TORONTO – Linea dura, senza paura. Quasi la metà di canadesi ritiene che i governo canadese debba rispondere per le riem di fronte alle minacce di Donald Trump senza farsi intimidire dalla minaccia di dazi doganali. La conferma arriva da un sondaggio pubblicato dalla Angus Reid, che mette in luce come l’opinione pubblica canadese sia molto lontano dalla linea morbida e accondiscendente adottata fino a questo momento dal primo ministro Justin Trudeau.
Secondo l’indagine demoscopica, il 49 per cento del campione ritiene che il governo canadese non debba piegarsi ai diktat del tycoon newyorchese, mentre il 33 per cento degli intervistati pensa che Trudeau debba negoziare con il presidente eletto americano per cercare di eliminare i dazi doganali del 25 per cento promessi da Trump su tutti i prodotti canadesi a partire dal prossimo 20 gennaio, giorno del suo insediamento alla Casa Bianca. Il 10 per cento dei canadesi, infine, ritiene che Ottawa debba soddisfare tutte le richieste americane.

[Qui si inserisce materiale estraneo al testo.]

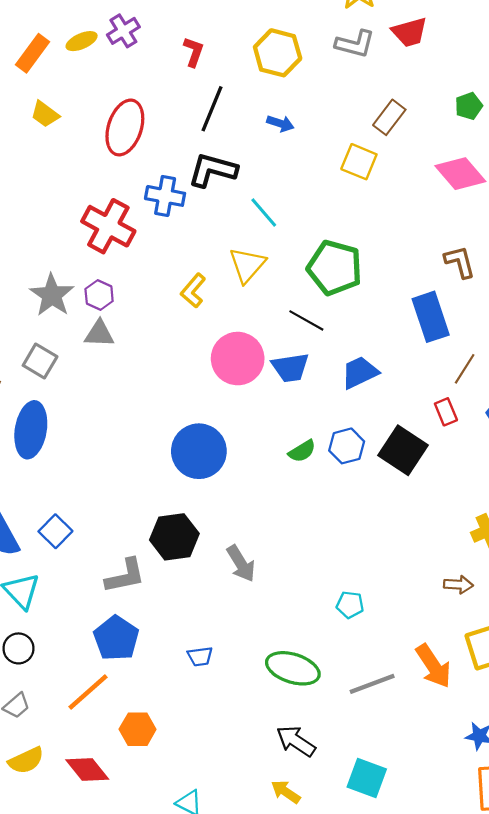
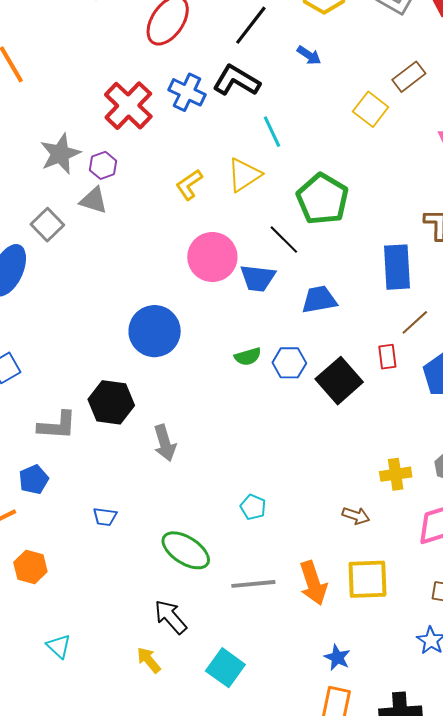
gray square: (40, 361) -> (47, 225), moved
blue pentagon: (116, 638) -> (34, 480), size x0.7

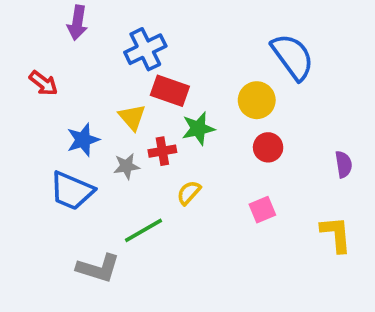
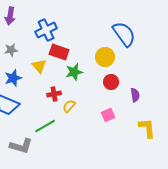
red cross: (162, 151) -> (54, 94), moved
purple semicircle: (344, 164) -> (135, 95), moved
gray star: (126, 166) -> (11, 50), moved

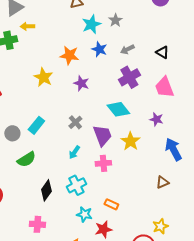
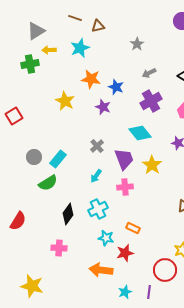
cyan star: (91, 24) -> (80, 48), moved
blue star: (99, 49) -> (116, 87), moved
cyan rectangle: (36, 125) -> (58, 159), moved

In ogni caso l’annuncio di Trump rappresenta un problema per il nostro Paese. Stando alle analisi fatte da economisti ed esperti, nel caso in cui gli Stati uniti imponessero dazi di questo tipo il Canada sprofonderebbe nella recessione, con un crollo dell’economia e una crisi che colpirebbe, per via dell’effetto domino, tutti i comparti produttivi del nostro tessuto economico. Secondo la Angus Reid, l’86 per cento dei canadesi si dice preoccupato per via dei potenziali dazi doganali, incluso un 44 per cento che rivela di essere “estremamente preoccupato”. Solo il 7 per cento campione non vede come una minaccia l’eventuale attivazione dei dazi doganali da parte del futuro inquilino della Casa Bianca.
Angus Reid è poi andato a indagare sulla boutade fatta da Trump relativa alla possibilità del Canada di evitare i dazi doganali diventando il 51° Stato della confederazione americana. Ebbene, una piccola percentuali di canadesi non ritiene che questa sia una cattiva idea: stando al sondaggio, il 5 per cento del campione sarebbe favorevole alla proposta. Nel 2016 – ci dice l’istituto demoscopico – solo il 2 per cento pensava che il Canada avesse dovuto rinunciare alla sua indipendenza e diventare uno Stato americano.

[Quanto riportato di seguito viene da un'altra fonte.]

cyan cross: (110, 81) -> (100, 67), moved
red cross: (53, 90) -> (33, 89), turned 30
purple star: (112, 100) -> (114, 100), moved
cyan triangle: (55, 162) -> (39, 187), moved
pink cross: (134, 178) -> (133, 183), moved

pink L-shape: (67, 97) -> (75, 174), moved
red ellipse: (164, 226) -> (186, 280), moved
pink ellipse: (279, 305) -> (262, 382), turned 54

Nel frattempo continua il pressing politico per cercare di far cambiare idea al presidente eletto. Il premier dell’Ontario Doug Ford è apparso su Fox News perorando la causa canadese. Il leader del Progressive Conservative ha cercato di spiegare una cosa abbastanza logica: il fatto cioè che l’imposizione dei dazi doganali al 25 per cento provocherebbe danni economici non solo in Canada, ma anche negli Stati uniti, visto che le due economie sono perfettamente integrate tra loro.
A dare manforte al premier dell’Ontario è stato poi ieri il Washington Post, che in un lungo articolo spiega per filo e per segno qual saranno gli aumenti per in consumatori americani nel caso in cui Trump dovesse attivare i dazi. “Pomodori, magliette e automobili – si legge nell’articolo -sono tra la vasta gamma di beni che potrebbero diventare significativamente più costosi se le tariffe promesse dal presidente eletto Donald Trump entrassero in vigore. Il Messico è la principale fonte di importazioni negli Stati Uniti, seguito da Cina e Canada. Insieme rappresentano il 43% dei 3,1 trilioni di dollari di merci importate”.
“Uno dei primi posti in cui gli acquirenti possono sentire l’impatto dell’aumento delle tariffe è il corridoio dei generi alimentari. L’anno scorso gli Usa hanno importato dal Messico ortaggi per un valore di 9,9 miliardi di dollari e frutta e succhi di frutta surgelati. Più della metà delle merci classificate come veicoli, parti e motori automobilistici proviene dal Canada e dal Messico. Il Canada è stato anche il principale esportatore di forniture industriali agli Stati Uniti, che includono forniture per l’edilizia, petrolio e materiali metallici utilizzati per fabbricare altri prodotti”.
“Le auto sono spesso prodotte tra gli Stati Uniti e i suoi vicini più stretti e le parti vanno avanti e indietro attraverso il confine durante il processo di produzione. Anche molte altre industrie si affidano a parti e materiali realizzati a livello internazionale, anche se il prodotto finale è realizzato negli Stati Uniti: ad esempio, l’anno scorso il paese ha importato petrolio greggio dal Canada per un valore di 93 miliardi di dollari”.